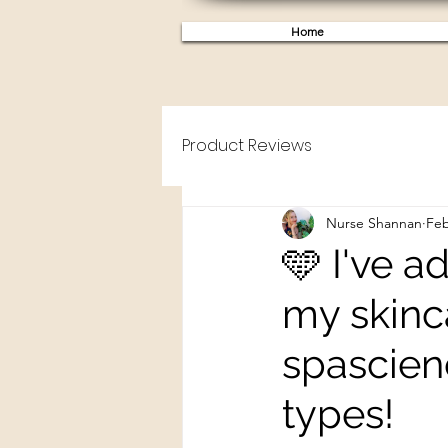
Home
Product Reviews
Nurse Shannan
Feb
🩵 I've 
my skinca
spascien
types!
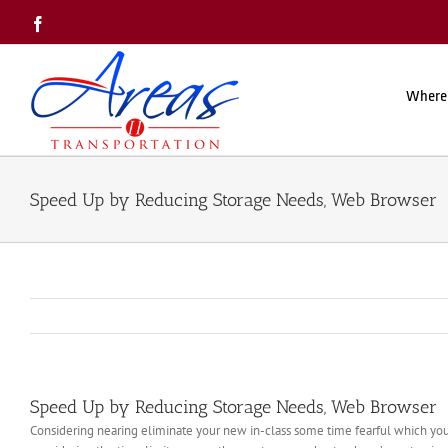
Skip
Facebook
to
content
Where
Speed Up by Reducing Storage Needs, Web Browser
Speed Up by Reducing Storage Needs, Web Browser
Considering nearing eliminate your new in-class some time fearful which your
==
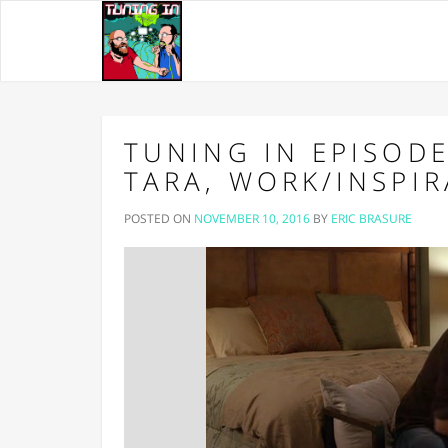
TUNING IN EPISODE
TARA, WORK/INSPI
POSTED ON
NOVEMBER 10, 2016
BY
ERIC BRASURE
* * *
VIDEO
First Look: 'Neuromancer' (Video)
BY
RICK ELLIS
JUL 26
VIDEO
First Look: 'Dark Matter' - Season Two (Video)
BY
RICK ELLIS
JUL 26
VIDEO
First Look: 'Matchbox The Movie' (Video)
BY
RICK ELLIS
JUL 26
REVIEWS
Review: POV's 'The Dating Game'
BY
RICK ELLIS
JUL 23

What this task involves: Please return all lines above in which the string "First" is found.

Exercise solution:
First Look: 'Neuromancer' (Video)
First Look: 'Dark Matter' - Season Two (Video)
First Look: 'Matchbox The Movie' (Video)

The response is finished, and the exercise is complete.